The Trump regime has cut government investment in science for the third year in a row, allocating a meager $34.4 billion to the National Institute for Health, the nation’s medical research agency.  This sum represents around 0.7 percent of the proposed US fiscal year 2020 budget and a 13 percent reduction from the previous year, about which chief executive of the American Association for the Advancement of Science (AAAS) Rush D. Holt warned that Trump’s funding slashes “would derail our nation’s science enterprise.”  Compare this paltry US budget allocation, which represents 0.17 percent of US gross domestic product to that of the Islamic Republic, which spends 0.65 percent of its GDP or about 382 percent more.

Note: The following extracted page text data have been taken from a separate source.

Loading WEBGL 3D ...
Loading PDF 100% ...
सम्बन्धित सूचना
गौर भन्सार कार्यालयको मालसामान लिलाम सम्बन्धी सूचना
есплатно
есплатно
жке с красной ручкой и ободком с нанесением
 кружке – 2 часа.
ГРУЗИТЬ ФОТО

So, an underlying motivation of the Washington regime in detaining Dr. Soleimani and denying his basic human rights may be bitter envy of Iran’s scientific progress despite years of economic terrorism by means of vicious sanctions and covert assassinations targeting the Islamic Republic’s brightest and best scientific minds. For his part, Dr. Soleimani had no intention of violating the draconian US sanctions. According this lawyer, Mehrnoush Yazdanyar, “If he’d known or thought or had reason to believe this was illegal, he would not have carried it out.”  Incarcerated since October 24, 2018, the 49-year-old top Iranian scientist is not receiving proper medical care for health conditions aggravated by the inhumane and humiliating conditions of his detention in the Atlanta prison.  His family has been severely affected by anguish over his unlawful imprisonment, and his mother has already died as a direct result of stress.

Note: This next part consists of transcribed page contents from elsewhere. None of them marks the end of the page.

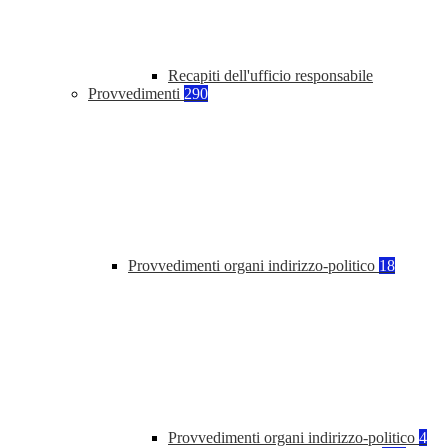
Recapiti dell'ufficio responsabile
Provvedimenti
290
Provvedimenti organi indirizzo-politico
18
Provvedimenti organi indirizzo-politico
4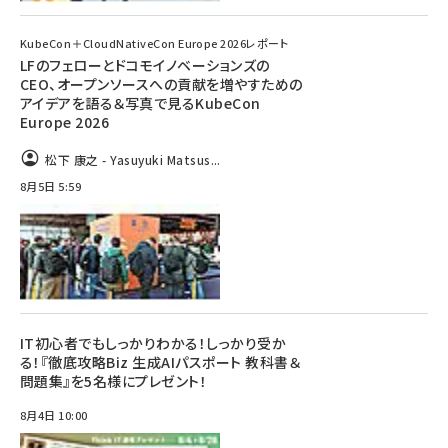
KubeCon＋CloudNativeCon Europe 2026レポート
LFのフェローとドコモイノベーションズの
CEO、オープンソースへの貢献を増やすための
アイデアを語る＆写真で見るKubeCon
Europe 2026
松下 康之 - Yasuyuki Matsus...
8月5日 5:59
IT初心者でもしっかりわかる！しっかり受か
る！『徹底攻略Biz 生成AIパスポート 教科書＆
問題集』を5名様にプレゼント！
8月4日 10:00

The United States has the dubious distinction of being the first nation in our world to withdraw from the United Nations Human Rights Council.  But then what can we expect from a country that separates children from their asylum-seeking parents at its borders while scorning worldwide condemnation?  What can we expect from a xenophobic regime that gleefully cuts quotas for refugees by 80 percent from the numbers allowed by the previous administration?  What can we expect from a Zionist-aligned plutocracy that defunds the United Nations Works and Relief Agency, upon which Palestinians depend for life-giving aid?  What can we expect from a nation founded upon slavery and racism, concern about human rights and dignity? No, of course not. All we can expect is lip service to human rights when it suits Washington’s geopolitical objectives. And this is not the case with Dr. Soleimani.

Yuram Abdullah Weiler

*Yuram Abdullah Weiler is a former engineer educated in mathematics turned writer and political critic who has written dozens of articles on Islam, social justice, economics, and politics focusing mainly on the Middle East and US policies.  His work has appeared on Tehran Times, Mehr News, Press TV, Iran Daily, IRIB, Fars News, Palestine Chronicle, Salem-News, Khabar Online, Imam Reza Network, Habilian Association, Shiite News, Countercurrents, Uruknet, Turkish Weekly, American Herald Tribune and Hezbollah. In addition, he has frequently appeared as a guest commentator on Press TV, Al Etejah, and Alalam. A dissenting voice from the “Belly of the Beast”, he currently lives in Las Cruces, New Mexico USA. Weiler wrote this article for the Press TV website.